Calls in South Korea for a boycott of Japanese goods in response to Tokyo’s curbs on the export of high-tech material to South Korea picked up yesterday, as a dispute over compensation for forced wartime labor roiled ties between the US allies.
It is the latest flash point in a relationship long overshadowed by South Korean resentment of Japan’s 1910 to 1945 occupation of the Korean Peninsula, in particular South Korean “comfort women,” a Japanese euphemism for women forced to work in Japanese military brothels before and during World War II.
Japan apologized to the women as part of a 2015 deal and provided a ¥1 billion (US$9.3 million at the current exchange rate) fund to help them.
Advocacy groups for the women have criticized the fund and South Korea dissolved it yesterday, despite Japan’s warnings that such action could damage ties.
“This is totally unacceptable for Japan. We’ve made stern representations to the South Korean side,” Japanese Deputy Chief Cabinet Secretary Yasutoshi Nishimura said in Tokyo.

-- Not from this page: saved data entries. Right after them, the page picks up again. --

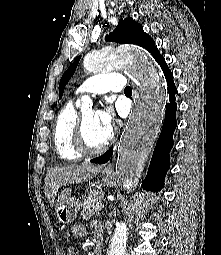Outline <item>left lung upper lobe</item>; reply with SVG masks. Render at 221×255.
I'll use <instances>...</instances> for the list:
<instances>
[{"instance_id":"1","label":"left lung upper lobe","mask_w":221,"mask_h":255,"mask_svg":"<svg viewBox=\"0 0 221 255\" xmlns=\"http://www.w3.org/2000/svg\"><path fill=\"white\" fill-rule=\"evenodd\" d=\"M106 41H115L120 44H136L147 49L152 55L157 51L153 39L143 31L141 24L136 23L130 17L120 19L114 32L106 36ZM79 60L80 56L63 74L59 83V98L62 97L64 87L73 76Z\"/></svg>"}]
</instances>
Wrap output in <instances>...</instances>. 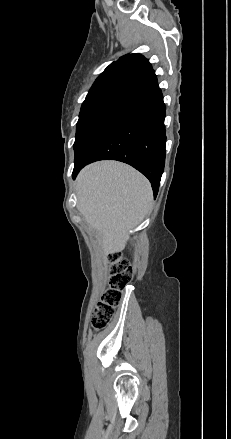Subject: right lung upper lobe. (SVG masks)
I'll return each mask as SVG.
<instances>
[{"mask_svg":"<svg viewBox=\"0 0 231 439\" xmlns=\"http://www.w3.org/2000/svg\"><path fill=\"white\" fill-rule=\"evenodd\" d=\"M157 83L149 61L134 53L111 63L96 79L83 104L117 95H136Z\"/></svg>","mask_w":231,"mask_h":439,"instance_id":"cb5924a9","label":"right lung upper lobe"}]
</instances>
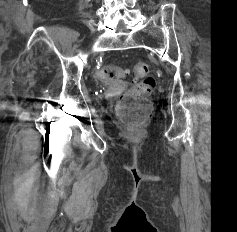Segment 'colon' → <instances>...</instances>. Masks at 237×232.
I'll list each match as a JSON object with an SVG mask.
<instances>
[{"instance_id":"colon-1","label":"colon","mask_w":237,"mask_h":232,"mask_svg":"<svg viewBox=\"0 0 237 232\" xmlns=\"http://www.w3.org/2000/svg\"><path fill=\"white\" fill-rule=\"evenodd\" d=\"M146 62H137L130 71L135 85L125 91L117 105V115L124 128L131 134L138 133L146 124L151 114L149 95L155 88V80L148 75ZM128 71L115 65H107L98 71L101 80L108 81L122 78Z\"/></svg>"}]
</instances>
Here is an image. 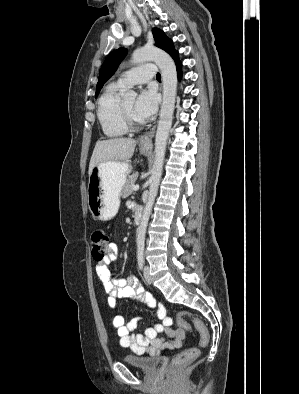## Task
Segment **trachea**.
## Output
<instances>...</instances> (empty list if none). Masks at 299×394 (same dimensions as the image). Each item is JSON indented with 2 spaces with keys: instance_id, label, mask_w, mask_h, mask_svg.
Returning a JSON list of instances; mask_svg holds the SVG:
<instances>
[{
  "instance_id": "obj_1",
  "label": "trachea",
  "mask_w": 299,
  "mask_h": 394,
  "mask_svg": "<svg viewBox=\"0 0 299 394\" xmlns=\"http://www.w3.org/2000/svg\"><path fill=\"white\" fill-rule=\"evenodd\" d=\"M156 78L161 79V75L159 73H157Z\"/></svg>"
}]
</instances>
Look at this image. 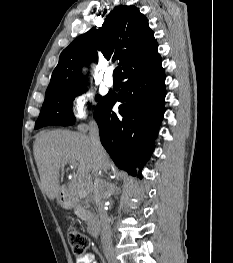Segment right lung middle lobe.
I'll list each match as a JSON object with an SVG mask.
<instances>
[{"instance_id": "right-lung-middle-lobe-1", "label": "right lung middle lobe", "mask_w": 233, "mask_h": 263, "mask_svg": "<svg viewBox=\"0 0 233 263\" xmlns=\"http://www.w3.org/2000/svg\"><path fill=\"white\" fill-rule=\"evenodd\" d=\"M84 92V87L64 90L45 97L35 129L48 125L68 126L75 122L71 106L74 98ZM104 99L97 97L99 103Z\"/></svg>"}]
</instances>
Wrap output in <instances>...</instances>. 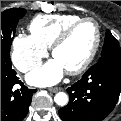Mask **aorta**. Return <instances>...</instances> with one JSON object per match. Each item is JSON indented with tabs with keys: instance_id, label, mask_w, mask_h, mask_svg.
Listing matches in <instances>:
<instances>
[{
	"instance_id": "1",
	"label": "aorta",
	"mask_w": 121,
	"mask_h": 121,
	"mask_svg": "<svg viewBox=\"0 0 121 121\" xmlns=\"http://www.w3.org/2000/svg\"><path fill=\"white\" fill-rule=\"evenodd\" d=\"M54 101L59 106H65L68 103V96L64 92H58L54 97Z\"/></svg>"
}]
</instances>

The bitterness over the forced labor issue could disrupt global supplies of memory chips and smartphones.
Japan on Monday said that it would tighten restrictions on the export of high-tech materials used in smartphone displays and chips to South Korea.
The curbs took effect on Thursday, fueling South Korean calls for retaliation.
Samsung Electronics and SK Hynix — the world’s top memorychip makers and suppliers to Apple and China’s Huawei Technologies — could face delays if the curbs drag on.
“A boycott is the most immediate way for citizens to express their anger,” said Choi Gae-yeon of the activist group Movement for One Korea, which staged protests in front of a Japanese automaker’s showroom and a retailer in Seoul this week.
“Many people are angry at the attitude of the Japanese government,” she said.
The row over forced labor exploded last year, when a South Korean court ordered Japan’s Nippon Steel and Mitsubishi Heavy Industries to pay hundreds of thousands of US dollars to South Korean plaintiffs.
Japan has maintained that the issue was fully settled in 1965, when the two countries restored diplomatic ties, and has denounced the ruling as “unthinkable.”
As of yesterday, nearly 27,000 people had signed a petition posted on the South Korean presidential office’s Web site calling for a boycott of Japanese products and for tourists not to visit.
The government must respond to a petition that gets 200,000 signatures in one month.
Some South Korean social media users posted “Boycott Japan” messages and shared a link to a list of Japanese brands that could be targeted, including Toyota and Uniqlo.
Toyota’s South Korean unit declined to comment and Uniqlo parent Fast Retailing’s South Korean unit did not have an immediate comment.
“Japan boycott movement” was among the most searched-for terms on South Korea’s main online search engine, Naver.
A South Korean actor on Thursday deleted photographs he posted on social media of a visit he made to Japan after online criticism.
South Korea last year imported US$54.6 billion of goods from Japan and paid for US$11.5 billion of its services.
South Korea last year exported US$30.5 billion in goods and US$8.7 billion in services to Japan, South Korean customs and central bank data showed.